Marijuana Is Kosher — But Is It Halal?
According to Genesis 1:29, God said, “Behold, I have given you every plant yielding seed that is on the surface of all the earth, and every tree which has fruit yielding seed; it shall be food for you.”
And cannabis is no exception here.
Kashrut and halal, the Islamic dietary laws, share a lot in common. Both prohibit pork and insects, both permit bovine and fish, but only with scales and fins. One major difference, however, is that alcohol is haram, or the Islamic concept of treyf. But cannabis, on the other hand, occupies more grey area.
The Quran does not expressly prohibit cannabis, as it does alcohol. While drinking is sinful, Islamic thought evaluates other mind-altering substances based on whether they “curtain the mind.” (In this sense, “curtain” means to veil or cover.)
As one of the Prophet Muhammad’s hadiths, or sayings, goes, “If much intoxicates, than even a little is haram.” So by this philosophy, if a lot of weed can get you very stoned, then even a little should be disallowed. After all, it would hence be classified as a “khamr,” or intoxicant.
But it’s more complicated with regard to medical marijuana.
“Muslims believe that there is no disease or illness that comes from God that can afflict humans that doesn’t have some sort of cure, some sort of medicine or treatment,” explains Ismail Ali, vice chair of the Students for Sensible Drug Policy (SSDP) board of directors, policy/advocacy council for the Multidisciplinary Association for Psychedelic Studies (MAPS), and an observant Muslim. This perspective, he says, can also be applied to the medical uses of cannabis.
Under a physician’s guidance, medical marijuana is not considered haram if it’s being used to treat a valid medical issue. Yet, more conservative Muslims may debate the extent to which ailments like PMS or generalized anxiety are as legitimate a medical reason to use cannabis as more terminal illnesses like cancer or epilepsy.
“My interpretation of whether or not a substance itself is haram, or prohibited, depends on intention,” says Ali. “The intention of behavior in Islam is one of the most crucial determining factors for whether something is wrong.” While someone’s intention and behavior are still up for interpretation by others, the way an individual reconciles their cannabis use and Islamic observance is quite personal.
That said, it’s almost unanimously agreed upon that the recreational use of cannabis contradicts the maqasid al-Sharia, or the higher aims and objectives of Islamic law.
In practice though, the presence of cannabis throughout Muslim regions tells a different story.

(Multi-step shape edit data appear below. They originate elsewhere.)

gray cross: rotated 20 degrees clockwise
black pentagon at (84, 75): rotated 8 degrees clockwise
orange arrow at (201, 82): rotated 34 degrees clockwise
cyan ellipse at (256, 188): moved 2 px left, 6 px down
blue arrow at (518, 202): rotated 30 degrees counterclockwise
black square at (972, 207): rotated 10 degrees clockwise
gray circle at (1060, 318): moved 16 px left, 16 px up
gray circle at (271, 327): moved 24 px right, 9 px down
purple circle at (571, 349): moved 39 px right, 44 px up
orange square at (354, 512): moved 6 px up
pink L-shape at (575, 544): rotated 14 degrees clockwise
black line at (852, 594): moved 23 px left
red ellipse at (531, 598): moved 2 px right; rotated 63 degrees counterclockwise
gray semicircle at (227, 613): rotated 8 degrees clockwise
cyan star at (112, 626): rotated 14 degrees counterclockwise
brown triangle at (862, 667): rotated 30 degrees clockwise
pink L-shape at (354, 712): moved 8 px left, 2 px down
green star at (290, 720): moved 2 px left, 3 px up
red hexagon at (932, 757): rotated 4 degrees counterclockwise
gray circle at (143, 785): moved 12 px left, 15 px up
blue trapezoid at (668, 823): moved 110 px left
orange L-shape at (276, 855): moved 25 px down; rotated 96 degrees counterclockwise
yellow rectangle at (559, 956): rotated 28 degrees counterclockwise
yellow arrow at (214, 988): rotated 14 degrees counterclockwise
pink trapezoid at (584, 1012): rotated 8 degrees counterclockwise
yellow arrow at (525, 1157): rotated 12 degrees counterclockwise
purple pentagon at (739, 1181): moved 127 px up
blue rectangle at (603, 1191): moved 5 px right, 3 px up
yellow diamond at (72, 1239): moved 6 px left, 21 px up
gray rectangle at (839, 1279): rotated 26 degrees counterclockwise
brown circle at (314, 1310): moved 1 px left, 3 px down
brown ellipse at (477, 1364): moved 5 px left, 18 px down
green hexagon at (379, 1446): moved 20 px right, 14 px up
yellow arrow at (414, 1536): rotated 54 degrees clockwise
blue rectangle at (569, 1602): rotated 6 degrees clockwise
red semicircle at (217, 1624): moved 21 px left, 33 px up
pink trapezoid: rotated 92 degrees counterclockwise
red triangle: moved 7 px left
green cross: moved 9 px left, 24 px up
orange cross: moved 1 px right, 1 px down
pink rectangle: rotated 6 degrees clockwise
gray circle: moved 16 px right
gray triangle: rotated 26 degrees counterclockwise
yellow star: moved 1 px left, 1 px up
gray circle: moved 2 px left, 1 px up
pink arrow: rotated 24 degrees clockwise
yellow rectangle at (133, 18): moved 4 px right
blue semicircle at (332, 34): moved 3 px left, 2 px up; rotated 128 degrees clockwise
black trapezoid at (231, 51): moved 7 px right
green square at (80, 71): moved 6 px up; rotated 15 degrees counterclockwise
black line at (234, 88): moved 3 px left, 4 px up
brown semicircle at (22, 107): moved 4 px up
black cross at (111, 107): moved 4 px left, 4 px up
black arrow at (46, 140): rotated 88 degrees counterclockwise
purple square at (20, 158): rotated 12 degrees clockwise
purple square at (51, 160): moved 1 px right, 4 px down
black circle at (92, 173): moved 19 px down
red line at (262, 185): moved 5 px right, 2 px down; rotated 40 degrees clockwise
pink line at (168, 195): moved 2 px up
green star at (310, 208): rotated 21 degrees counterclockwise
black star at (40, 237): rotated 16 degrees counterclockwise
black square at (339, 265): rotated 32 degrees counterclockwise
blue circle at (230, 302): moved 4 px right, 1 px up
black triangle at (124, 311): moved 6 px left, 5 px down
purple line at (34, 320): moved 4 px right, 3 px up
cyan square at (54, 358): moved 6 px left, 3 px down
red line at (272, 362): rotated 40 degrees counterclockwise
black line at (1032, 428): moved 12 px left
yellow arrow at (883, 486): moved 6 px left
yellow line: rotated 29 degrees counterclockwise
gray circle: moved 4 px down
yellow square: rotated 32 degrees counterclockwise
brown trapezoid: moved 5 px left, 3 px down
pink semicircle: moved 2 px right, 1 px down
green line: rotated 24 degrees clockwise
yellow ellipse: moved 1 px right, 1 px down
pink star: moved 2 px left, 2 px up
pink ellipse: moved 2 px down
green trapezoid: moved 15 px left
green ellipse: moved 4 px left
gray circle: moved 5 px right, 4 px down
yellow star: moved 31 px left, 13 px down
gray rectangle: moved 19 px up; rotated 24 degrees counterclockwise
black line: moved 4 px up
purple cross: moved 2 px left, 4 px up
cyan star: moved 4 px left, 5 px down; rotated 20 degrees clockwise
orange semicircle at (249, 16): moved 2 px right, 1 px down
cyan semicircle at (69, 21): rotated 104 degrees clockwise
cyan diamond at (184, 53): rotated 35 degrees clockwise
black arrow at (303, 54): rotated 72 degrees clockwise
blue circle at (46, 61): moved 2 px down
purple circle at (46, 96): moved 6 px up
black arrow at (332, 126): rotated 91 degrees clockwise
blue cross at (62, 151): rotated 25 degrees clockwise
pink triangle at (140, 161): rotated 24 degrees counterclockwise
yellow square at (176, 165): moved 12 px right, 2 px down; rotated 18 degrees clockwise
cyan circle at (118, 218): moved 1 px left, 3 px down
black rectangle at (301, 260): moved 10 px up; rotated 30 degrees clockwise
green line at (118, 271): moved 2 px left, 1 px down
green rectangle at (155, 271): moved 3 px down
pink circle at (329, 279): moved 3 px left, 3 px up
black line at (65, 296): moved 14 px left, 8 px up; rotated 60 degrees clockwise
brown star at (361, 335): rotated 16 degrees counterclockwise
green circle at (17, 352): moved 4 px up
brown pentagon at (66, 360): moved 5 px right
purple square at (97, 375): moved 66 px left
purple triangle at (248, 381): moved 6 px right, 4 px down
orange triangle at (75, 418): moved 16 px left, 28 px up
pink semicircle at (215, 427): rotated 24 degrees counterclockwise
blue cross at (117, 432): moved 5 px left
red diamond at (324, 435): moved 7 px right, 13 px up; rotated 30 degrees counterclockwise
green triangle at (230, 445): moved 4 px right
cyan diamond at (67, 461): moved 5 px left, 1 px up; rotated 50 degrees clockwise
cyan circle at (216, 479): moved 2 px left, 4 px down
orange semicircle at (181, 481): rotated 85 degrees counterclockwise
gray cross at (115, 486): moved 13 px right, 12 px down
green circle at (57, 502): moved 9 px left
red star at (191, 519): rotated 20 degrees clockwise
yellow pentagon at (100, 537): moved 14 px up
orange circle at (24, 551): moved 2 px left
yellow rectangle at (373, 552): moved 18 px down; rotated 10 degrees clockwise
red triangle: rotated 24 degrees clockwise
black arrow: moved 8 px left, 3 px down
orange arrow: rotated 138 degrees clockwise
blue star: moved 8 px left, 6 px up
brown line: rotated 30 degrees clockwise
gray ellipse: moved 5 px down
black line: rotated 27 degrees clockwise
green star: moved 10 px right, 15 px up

For centuries, hashish has been grown and traded throughout the Arab world, with Morocco and Afghanistan among the top providers. Meanwhile, in 2014, the Grand Ayatollah Sayyad Mohammad Sadeq Hussaini Rohani in Qom, Iran, issued a fatwa, or religious legal ruling, that entheogens (spiritual plant medicines) and psychedelics are halal for Shi’i Muslims under supervision. He also ruled that these plant substances don’t impair the mind or spirit. Rohani’s fatwa was prompted by an inquiry from Sufi mystic and Islamic scholar Wahid Azal from Lebanon.
So even if cannabis for recreational use is haram, it has been nearly ubiquitous nonetheless in Muslim-majority countries, especially among lower classes and for spiritual uses among the Sufi. According to legend, Haydar, the Persian founder of Sufism, stumbled upon a cannabis plant while wandering in the mountains. He ate the leaves and returned to his monastery talkative and spirited. In A Comprehensive Guide to Cannabis Literature, Ernest Abel, recounts how Haydar finally told his peers what he ate that made him so happy — so they, too, ventured into the mountains to try the cannabis plant and uncover the “pleasures of hashish.”